A música tem lugar de destaque na encenação, cuja trilha sonora é executada por quatro músicos, um regente e 13 atores. Um dos destaques do elenco, na pele do par romântico do protagonista, é Bia Rabello, filha do cantor e compositor Paulinho da Viola.

Segundo Gustavo, Zeca acompanhou de perto o processo de construção da obra. "Mostrei o texto a ele, que fez pequenas considerações. Também assistiu ao ensaio geral e a quatro apresentações da temporada no Rio. Sempre que aparecia numa sessão, a gente o fazia subir ao palco para uma brincadeira", conta.
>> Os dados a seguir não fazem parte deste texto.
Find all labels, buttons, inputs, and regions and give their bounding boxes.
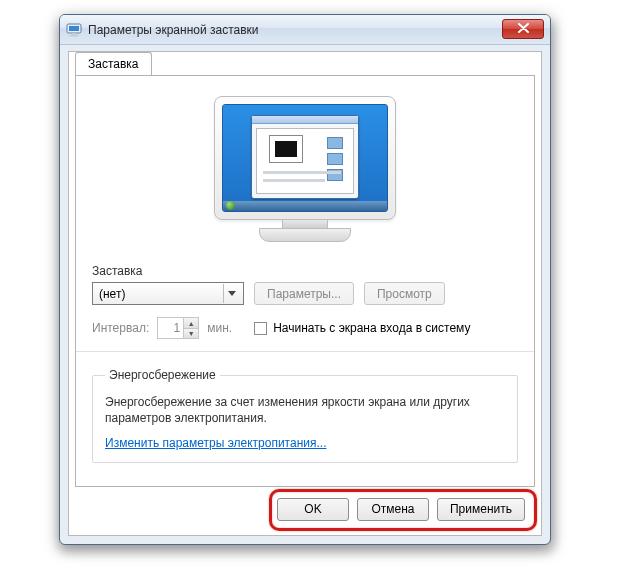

A convivência com o músico também foi fundamental para o ator achar o tom certo de sua interpretação. "Não tentei nunca imitá-lo. Fui buscar uma composição física e, sobretudo, um estado de espírito que lembrasse o dele. Faço o período adulto, quando ele já havia alcançado a fama. Uma característica que todos apontam é que ele não perdeu a humildade, mesmo depois do sucesso. Continua o mesmo cara que ama roda de samba e apresentou Xerém para o mundo", defende.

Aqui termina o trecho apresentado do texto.